PROBLEM STATEMENT: Only the lines from the line containing "bio klinički mrtav" to the end of the records, both included, belong in the answer, copied exactly.

----------

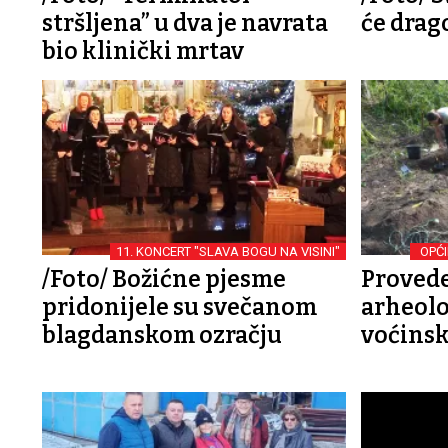
stršljena” u dva je navrata
će drag
bio klinički mrtav
11. KONCERT "SLAVA BOGU NA VISINI"
OPĆI
/Foto/ Božićne pjesme
Proved
pridonijele su svečanom
arheolo
blagdanskom ozračju
voćinsk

----------

TASK ANSWER:
bio klinički mrtav
11. KONCERT "SLAVA BOGU NA VISINI"
OPĆI
/Foto/ Božićne pjesme
Proved
pridonijele su svečanom
arheolo
blagdanskom ozračju
voćinsk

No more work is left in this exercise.